Düşük riskli bireylere, sağlıklı beslenme, fiziksel aktivite, tütün ve tütün mamullerinden uzak durma, alkolü bırakma gibi yaşam tarzı değişiklikleri konusunda danışmanlık verilecek, orta, yüksek ve çok yüksek risk grubundaki bireylerin ise Sağlıklı Hayat Merkezlerinden destek alması, daha ileri tetkik ve tedavi planı için uzman hekime yönlendirilmesi sağlanacak. Bu kişiler ayrıca diyabet ve obezite riski açısından da taranacak.
65 YAŞINDAN BÜYÜK HERKES "YAŞLI İZLEM TARAMALARINA" ALINACAK
Aile hekimleri veya aile sağlığı çalışanları, 65 yaşını aşmış her bireyi yılda en az bir genel durum değerlendirmesi yapmak için telefon veya SMS'le aile sağlığı merkezlerine davet edecek. Kişilerin hastalık öyküleri alınacak, fiziksel muayene ve laboratuvar incelemeleri gerçekleştirilecek.
Yaşlı bireyin değerlendirmesinde, geçirdiği hastalıklar, Alzheimer/demans varlığı, sigara kullanımı, fiziksel aktivite durumu, beslenme alışkanlıkları, işitme, görme, idrar kaçırma gibi sorunları, ağız ve diş sağlığı problemleri ile ilaç kullanımı bilgileri bütüncül bakışla ele alınacak.

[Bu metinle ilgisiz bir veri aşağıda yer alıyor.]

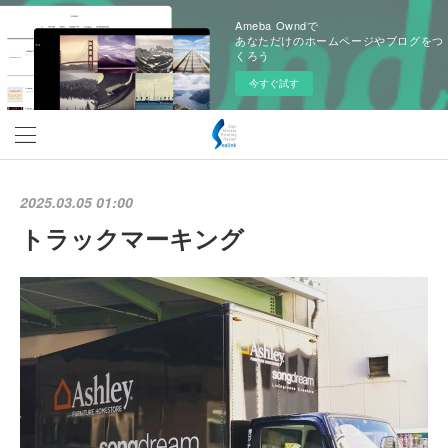
Ameba Owndで
あなただけのホームページやブログをつ
くろう
今すぐ試す
2025.03.05 01:00
トラックマーキング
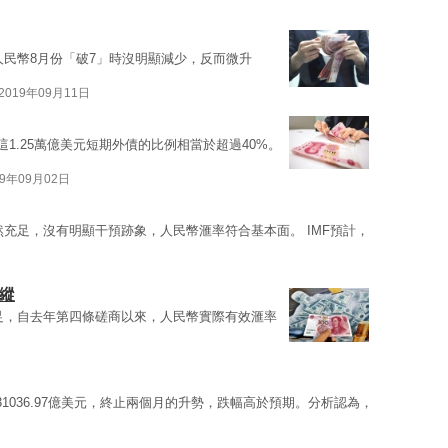
人民幣8月份「破7」時沒明顯減少，反而微升
2019年09月11日
這1.25萬億美元短期外債的比例相當於超過40%。
19年09月02日
然充足，沒有明顯干預跡象，人民幣滙率符合基本面。 IMF預計，
縱
足，自去年第四條磋商以來，人民幣實際有效滙率
至31036.97億美元，終止兩個月的升勢，跌幅高於預期。分析認為，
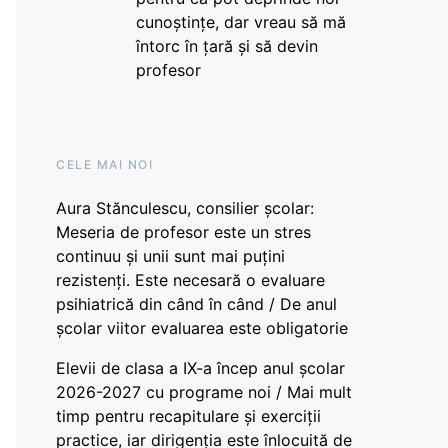
cunoștințe, dar vreau să mă
întorc în țară și să devin
profesor
CELE MAI NOI
Aura Stănculescu, consilier școlar:
Meseria de profesor este un stres
continuu și unii sunt mai puțini
rezistenți. Este necesară o evaluare
psihiatrică din când în când / De anul
școlar viitor evaluarea este obligatorie
Elevii de clasa a IX-a încep anul școlar
2026-2027 cu programe noi / Mai mult
timp pentru recapitulare și exerciții
practice, iar dirigenția este înlocuită de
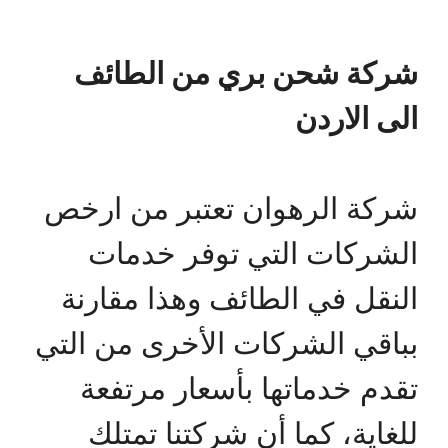
شركة شحن بري من الطائف
الى الاردن
شركة الرهوان تعتبر من ارخص
الشركات التي توفر خدمات
النقل في الطائف وهذا مقارنة
بباقي الشركات الأخرى من التي
تقدم خدماتها بأسعار مرتفعة
للغاية، كما أن شركتنا تمتلك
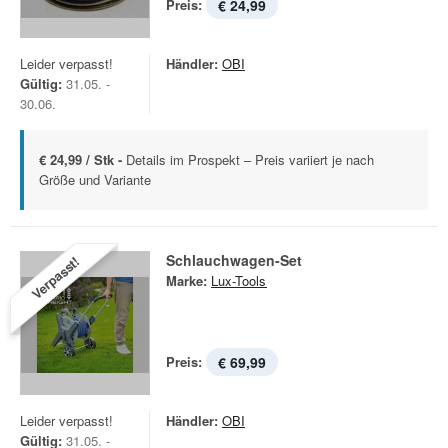
Preis:
€ 24,99
Leider verpasst!
Händler:
OBI
Gültig:
31.05. -
30.06.
€ 24,99 / Stk -
Details im Prospekt – Preis variiert je nach
Größe und Variante
Schlauchwagen-Set
Verpasst!
Marke:
Lux-Tools
Preis:
€ 69,99
Leider verpasst!
Händler:
OBI
Gültig:
31.05. -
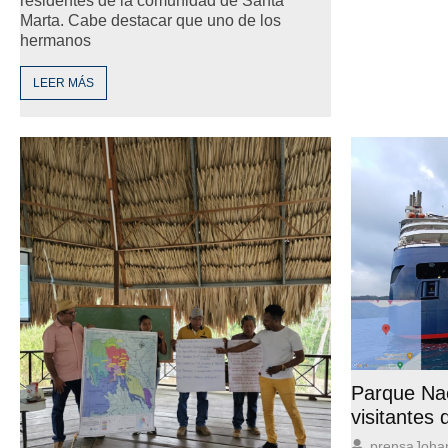
residentes de la comunidad de Santa
Marta. Cabe destacar que uno de los
hermanos
LEER MÁS
Parque Nac
visitantes
prensaJoha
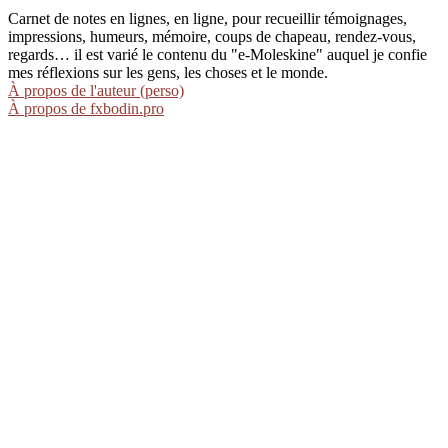
Carnet de notes en lignes, en ligne, pour recueillir témoignages,
impressions, humeurs, mémoire, coups de chapeau, rendez-vous,
regards… il est varié le contenu du "e-Moleskine" auquel je confie
mes réflexions sur les gens, les choses et le monde.
À propos de l'auteur (perso)
À propos de fxbodin.pro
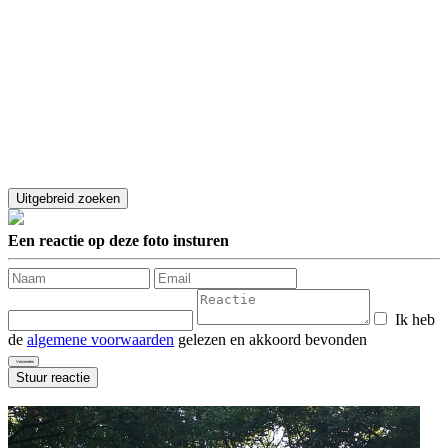
Een reactie op deze foto insturen
Ik heb
de
algemene voorwaarden
gelezen en akkoord bevonden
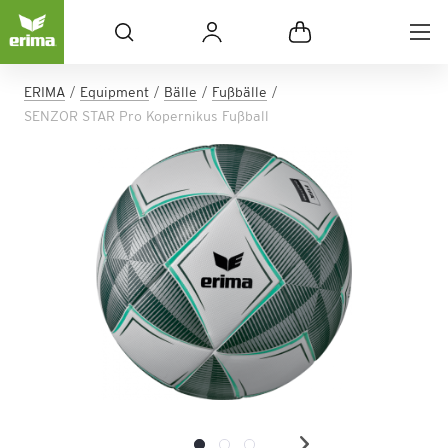
ERIMA
Equipment
Bälle
Fußbälle
SENZOR STAR Pro Kopernikus Fußball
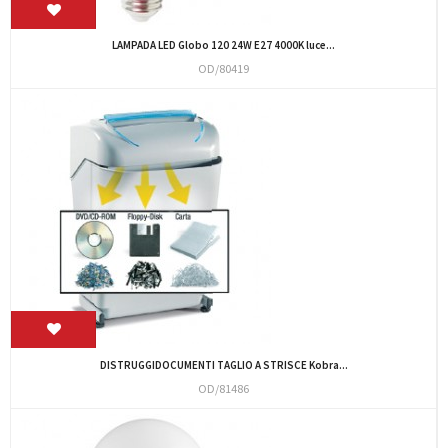
LAMPADA LED Globo 120 24W E27 4000K luce...
OD/80419
DISTRUGGIDOCUMENTI TAGLIO A STRISCE Kobra...
OD/81486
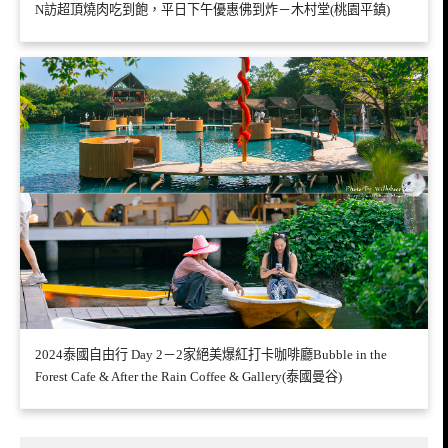
N訪超頂燒肉吃到飽，平日下午優惠佛到炸－木村堂(桃園平鎮)
2024泰國自由行 Day 2－2家絕美爆紅打卡咖啡廳Bubble in the
Forest Cafe & After the Rain Coffee & Gallery(泰國曼谷)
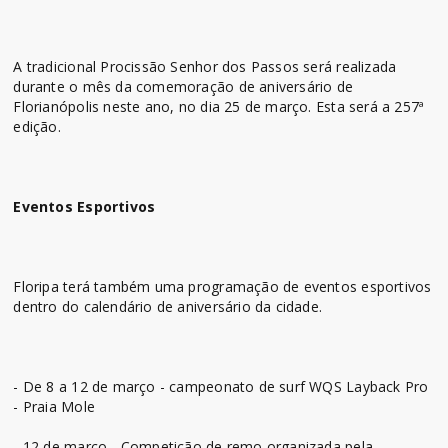
A tradicional Procissão Senhor dos Passos será realizada
durante o mês da comemoração de aniversário de
Florianópolis neste ano, no dia 25 de março. Esta será a 257ª
edição.
Eventos Esportivos
Floripa terá também uma programação de eventos esportivos
dentro do calendário de aniversário da cidade.
- De 8 a 12 de março - campeonato de surf WQS Layback Pro
- Praia Mole
- 12 de março - Competição de remo organizada pela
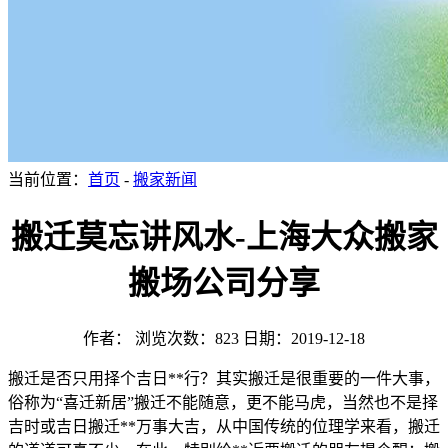
当前位置：
首页
-
搬家新闻
搬迁莫忘讲风水-上海大众搬家
搬场公司分享
作者：
浏览次数：823
日期：2019-12-18
搬迁是否只用择个吉日**行？其实搬迁是很重要的一件大事，
俗称为“喜迁新居”搬迁不能随意，更不能马虎，当然也不是择
吉时或吉日搬迁**万事大吉，从中国传统的位理学来看，搬迁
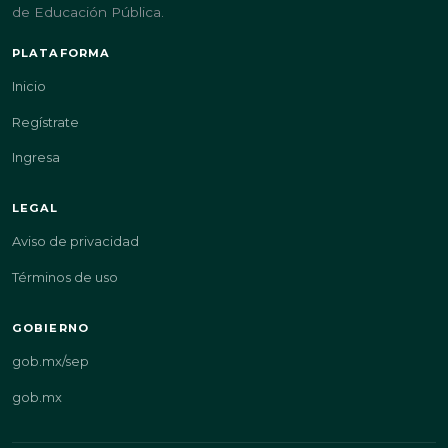
de Educación Pública.
PLATAFORMA
Inicio
Regístrate
Ingresa
LEGAL
Aviso de privacidad
Términos de uso
GOBIERNO
gob.mx/sep
gob.mx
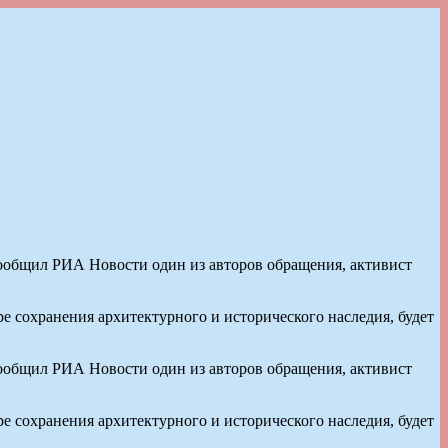
 сообщил РИА Новости один из авторов обращения, активист
е сохранения архитектурного и исторического наследия, будет
 сообщил РИА Новости один из авторов обращения, активист
е сохранения архитектурного и исторического наследия, будет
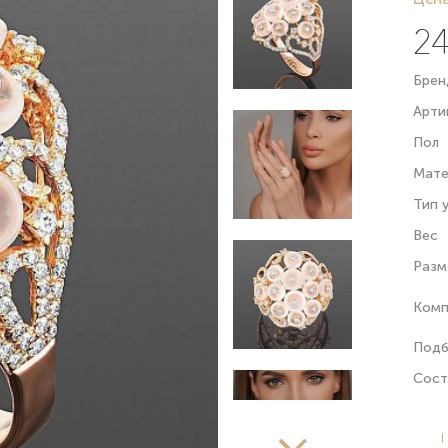
24
Брен
Арти
Пол
Мате
Тип 
Вес
Разм
Комп
Подб
Сост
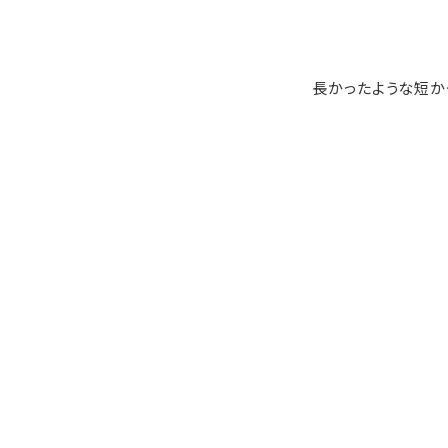
長かったような短か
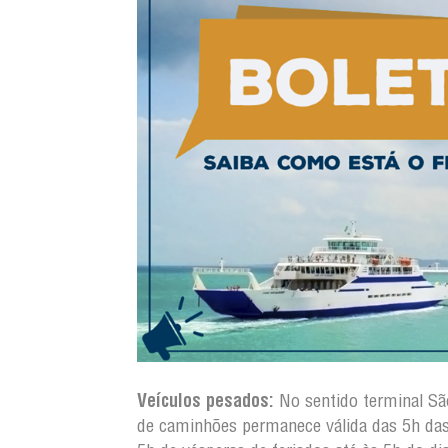
Veículos pesados:
No sentido terminal S
de caminhões permanece válida das 5h da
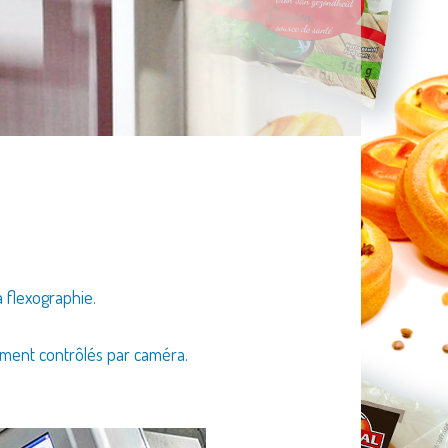
a flexographie.
vement contrôlés par caméra.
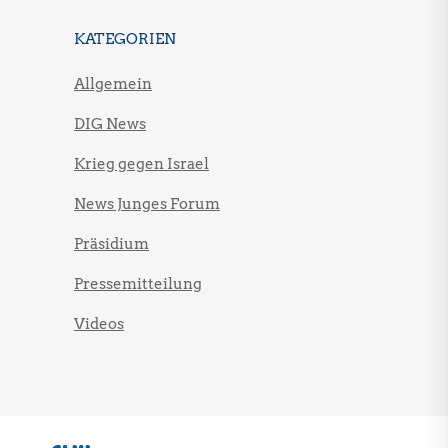
KATEGORIEN
Allgemein
DIG News
Krieg gegen Israel
News Junges Forum
Präsidium
Pressemitteilung
Videos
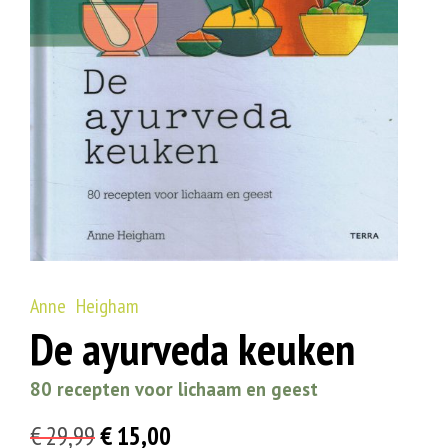
Anne Heigham
De ayurveda keuken
80 recepten voor lichaam en geest
Oorspronkelijke
Huidige
€
29,99
€
15,00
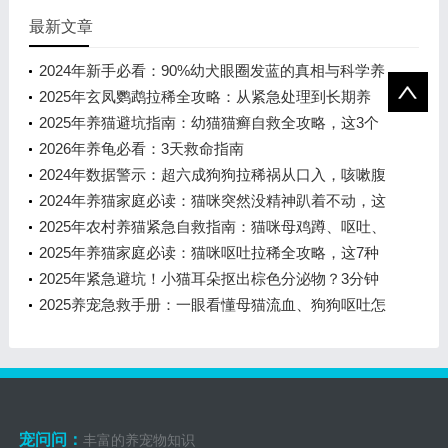
最新文章
2024年新手必看：90%幼犬眼圈发蓝的真相与科学养
护指南
2025年玄凤鹦鹉拉稀全攻略：从紧急处理到长期养
护，守护爱鸟健康
2025年养猫避坑指南：幼猫猫癣自救全攻略，这3个
致命错误千万别犯！
2026年养龟必看：3天救命指南
2024年数据警示：超六成狗狗拉稀祸从口入，咳嗽腹
泻并发需警惕这5大危险信号
2024年养猫家庭必读：猫咪突然没精神趴着不动，这
8个原因和4步紧急处理方案
2025年农村养猫紧急自救指南：猫咪母鸡蹲、呕吐、
流口水，远离宠物医院时如何应
2025年养猫家庭必读：猫咪呕吐拉稀全攻略，这7种
情况必须立即送医
2025年紧急避坑！小猫耳朵抠出棕色分泌物？3分钟
自检+5步处理，省下千元冤枉钱
2025养宠急救手册：一眼看懂母猫流血、狗狗呕吐怎
么办
宠问问：
丰富的养宠物知识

Yaşlı hastaların, yemek yeme, giyinme, telefon kullanma, yemek yapma gibi günlük yaşam aktivitelerini gerçekleştirmede yardıma ihtiyaç duyup duymadıkları saptanacak ve buna göre tedavilerine başlanacak. Yaşlılar, gerektiğinde daha ileri tetkik ve tedavi planı için uzman hekime yönlendirilecek.
Aile hekimleri, kişilerin hipertansiyon, diyabet, obezite, kalp-damar hastalıkları ile kanser ve yaşlı izlem taramalarına ilişkin değerlendirmelerini HYP'de bulunan ilgili modüllere kaydederek, düzenli izlenmesini sağlayacak.